══ DATA FOR THE TASK

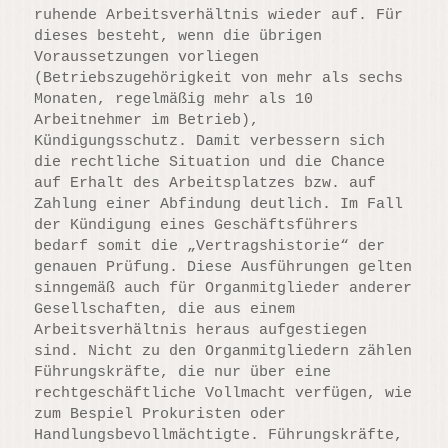
ruhende Arbeitsverhältnis wieder auf. Für
dieses besteht, wenn die übrigen
Voraussetzungen vorliegen
(Betriebszugehörigkeit von mehr als sechs
Monaten, regelmäßig mehr als 10
Arbeitnehmer im Betrieb),
Kündigungsschutz. Damit verbessern sich
die rechtliche Situation und die Chance
auf Erhalt des Arbeitsplatzes bzw. auf
Zahlung einer Abfindung deutlich. Im Fall
der Kündigung eines Geschäftsführers
bedarf somit die „Vertragshistorie“ der
genauen Prüfung. Diese Ausführungen gelten
sinngemäß auch für Organmitglieder anderer
Gesellschaften, die aus einem
Arbeitsverhältnis heraus aufgestiegen
sind. Nicht zu den Organmitgliedern zählen
Führungskräfte, die nur über eine
rechtgeschäftliche Vollmacht verfügen, wie
zum Bespiel Prokuristen oder
Handlungsbevollmächtigte. Führungskräfte,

════

• _EXERCISE DETAILS_: Above are the entries. Quote exactly the lines from the one bearing "genauen Prüfung. Diese Ausführungen gelten" through the one bearing "rechtgeschäftliche Vollmacht verfügen, wie".

• _RESULT_:
genauen Prüfung. Diese Ausführungen gelten
sinngemäß auch für Organmitglieder anderer
Gesellschaften, die aus einem
Arbeitsverhältnis heraus aufgestiegen
sind. Nicht zu den Organmitgliedern zählen
Führungskräfte, die nur über eine
rechtgeschäftliche Vollmacht verfügen, wie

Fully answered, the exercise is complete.